People often ask me how I became a scuba instructor, and it’s never a short answer. The short one? Because I always knew I would. But the real story is longer — and much deeper.
It all started with a family trip to Egypt, when we decided to get certified together — my whole family, my childhood best friend, and her family. Funny enough, that same friend and I would later do our Divemaster course together in Mexico — decades later, after years of not even being in touch. Life has a wild way of looping back.
At one point during my teenage years, when the conversation about my future came up, I boldly told my parents: I’m going to become a dive instructor and move to Italy — not entirely unrelated to the fact that I was head over heels in love with an Italian boy at the time. They were understanding, but encouraged me to get a university degree first — then I could do whatever I wanted. So I did. Life took me into the world of marketing and product management for 15 years..longer than I thought, while diving became something I could only do on holidays, but I never let it go.
I’ve always known I wanted to teach. I love the ocean, yes, but I’m also passionate about people — about connection, about sharing, about healing. Being a scuba instructor is a combination of everything I love: traveling, human connection, and sharing knowledge. It is more than a sport — it’s therapy. It’s meditation.
A few years ago, someone wise made me realize how many of my personal traumas were connected to breath — or rather, the lack of it. It made sense why I felt so safe underwater. While it’s not a natural breathing environment, it always felt instinctively right for me. Maybe I started healing myself long before I even knew I needed healing.
So I took a leap. I had already moved to Spain and was working remotely. At the start of COVID, I did my Divemaster training in Mexico, followed by my Instructor course in the Dominican Republic. I began traveling across Latin America — working, diving, living: Colombia, Guatemala, Belize (yes, I dove the Blue Hole), Peru (oil rig dive!), and of course Galápagos. I spent almost two years on the road.
All the while, I kept going deeper. I was drawn to caves — long before I ever dove one. Back in Hungary, I even started dry caving just to get a feel for it. Naturally, that led me to sidemount and, eventually, cave and technical diving.
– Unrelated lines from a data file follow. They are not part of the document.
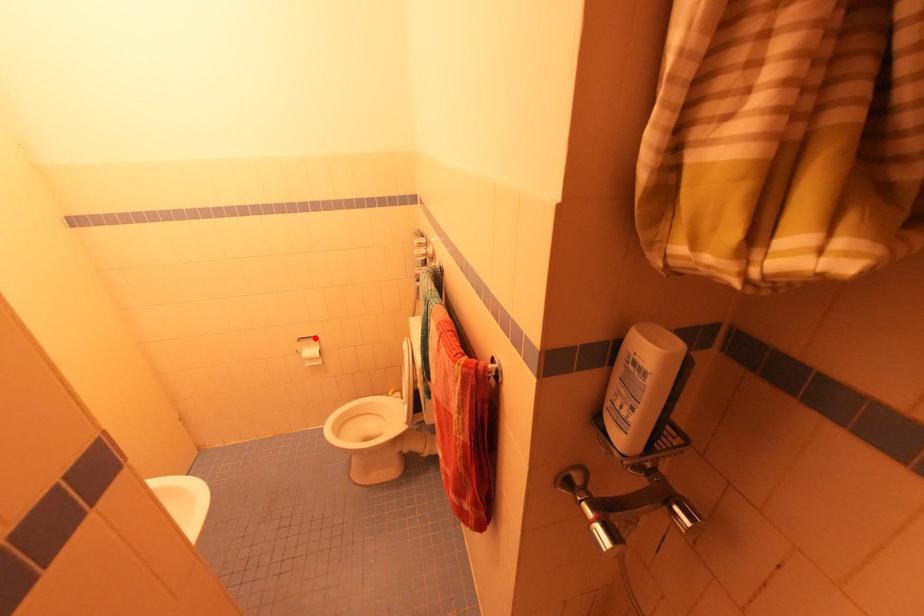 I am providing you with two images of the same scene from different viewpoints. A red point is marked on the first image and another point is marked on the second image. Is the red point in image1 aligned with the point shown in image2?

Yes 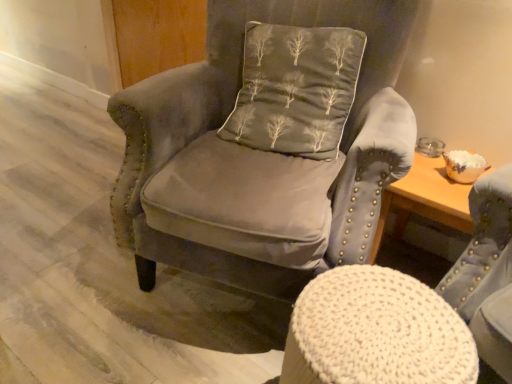 The height and width of the screenshot is (384, 512). What do you see at coordinates (267, 144) in the screenshot?
I see `velvet gray armchair at center, which is the first chair in top-to-bottom order` at bounding box center [267, 144].

Locate an element on the screen. The height and width of the screenshot is (384, 512). knitted fabric stool at center, which is the 1th chair from bottom to top is located at coordinates (487, 272).

Locate an element on the screen. The image size is (512, 384). velvet gray armchair at center, marked as the second chair in a bottom-to-top arrangement is located at coordinates (267, 144).

Is knitted fabric stool at center, which ranks as the 2th chair in top-to-bottom order, taller or shorter than dark gray fabric pillow with tree pattern at center?

Considering their sizes, knitted fabric stool at center, which ranks as the 2th chair in top-to-bottom order, has less height than dark gray fabric pillow with tree pattern at center.

Does knitted fabric stool at center, which is the 1th chair from bottom to top, have a lesser width compared to dark gray fabric pillow with tree pattern at center?

No, knitted fabric stool at center, which is the 1th chair from bottom to top, is not thinner than dark gray fabric pillow with tree pattern at center.

Is knitted fabric stool at center, which ranks as the 2th chair in top-to-bottom order, to the left of dark gray fabric pillow with tree pattern at center from the viewer's perspective?

In fact, knitted fabric stool at center, which ranks as the 2th chair in top-to-bottom order, is to the right of dark gray fabric pillow with tree pattern at center.

Can dark gray fabric pillow with tree pattern at center be found inside knitted fabric stool at center, which ranks as the 2th chair in top-to-bottom order?

No, knitted fabric stool at center, which ranks as the 2th chair in top-to-bottom order, does not contain dark gray fabric pillow with tree pattern at center.

From the image's perspective, is knitted fabric stool at center, which is the 1th chair from bottom to top, above or below velvet gray armchair at center, marked as the second chair in a bottom-to-top arrangement?

Clearly, from the image's perspective, knitted fabric stool at center, which is the 1th chair from bottom to top, is below velvet gray armchair at center, marked as the second chair in a bottom-to-top arrangement.

Considering the points (497, 339) and (145, 130), which point is behind, point (497, 339) or point (145, 130)?

Positioned behind is point (145, 130).

Consider the image. Would you say velvet gray armchair at center, marked as the second chair in a bottom-to-top arrangement, is part of knitted fabric stool at center, which is the 1th chair from bottom to top,'s contents?

No, velvet gray armchair at center, marked as the second chair in a bottom-to-top arrangement, is not inside knitted fabric stool at center, which is the 1th chair from bottom to top.

Does knitted fabric stool at center, which is the 1th chair from bottom to top, appear on the left side of velvet gray armchair at center, marked as the second chair in a bottom-to-top arrangement?

In fact, knitted fabric stool at center, which is the 1th chair from bottom to top, is to the right of velvet gray armchair at center, marked as the second chair in a bottom-to-top arrangement.

Is velvet gray armchair at center, which is the first chair in top-to-bottom order, far from dark gray fabric pillow with tree pattern at center?

No, there isn't a large distance between velvet gray armchair at center, which is the first chair in top-to-bottom order, and dark gray fabric pillow with tree pattern at center.

Based on their sizes in the image, would you say velvet gray armchair at center, which is the first chair in top-to-bottom order, is bigger or smaller than dark gray fabric pillow with tree pattern at center?

velvet gray armchair at center, which is the first chair in top-to-bottom order, is bigger than dark gray fabric pillow with tree pattern at center.

Which object is positioned more to the left, velvet gray armchair at center, which is the first chair in top-to-bottom order, or dark gray fabric pillow with tree pattern at center?

From the viewer's perspective, velvet gray armchair at center, which is the first chair in top-to-bottom order, appears more on the left side.

This screenshot has height=384, width=512. I want to click on chair on the left side of dark gray fabric pillow with tree pattern at center, so (x=267, y=144).

From the image's perspective, between dark gray fabric pillow with tree pattern at center and knitted fabric stool at center, which is the 1th chair from bottom to top, which one is located above?

dark gray fabric pillow with tree pattern at center.

Does point (288, 73) come behind point (450, 288)?

Yes.

From a real-world perspective, relative to knitted fabric stool at center, which ranks as the 2th chair in top-to-bottom order, is dark gray fabric pillow with tree pattern at center vertically above or below?

dark gray fabric pillow with tree pattern at center is situated higher than knitted fabric stool at center, which ranks as the 2th chair in top-to-bottom order, in the real world.

Looking at this image, which of these two, dark gray fabric pillow with tree pattern at center or knitted fabric stool at center, which ranks as the 2th chair in top-to-bottom order, is bigger?

With larger size is dark gray fabric pillow with tree pattern at center.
Eventually I made my way to Greece to study technical diving with one of the best in the field, and then on to Dahab — the technical diving capital of the world. Not just for myself, but bringing my first dive clients there, too.
Of course, there were challenges. Working in high-volume dive shops sometimes burned me out. Living abroad came with culture shock, loneliness, and missing home. I fell in love — in ways that were beautiful and sometimes impossible. I made mistakes. I learned. Often from peers, not “official” mentors. But I also found incredible humans who gave generously of their time and kindness, and formed friendships that will last a lifetime.
These days I specialize in technical diving and sidemount. Caves are still close to my heart. And rocks. Always the rocks. That’s why I feel so at home here in Gozo.
As for the future?
I’d love to go deeper — both literally and metaphorically. I want to spend more time exploring the limits of diving, while organizing new trips (Southeast Asia is calling!), and finding ways to integrate scuba into therapeutic models. I dream of creating something of my own — a project that combines healing, diving, and ocean conservation.
That’s also why I’m starting this blog. I want to write not only about diving — though you’ll find plenty of that — but about everything that makes this journey meaningful. Travel, community, books, the food I discover, my other passions like horseback riding and motorbiking, and thoughts that drift more into the spiritual side of things. Sometimes it’s diving. Sometimes it’s just life — raw, curious, and wide open.
This blog is for the curious, the kind, and those who feel most alive near the water and the rocks. Welcome — and see you above or below the surface.
So, tell me — what brought you to the water? I’d love to hear your story.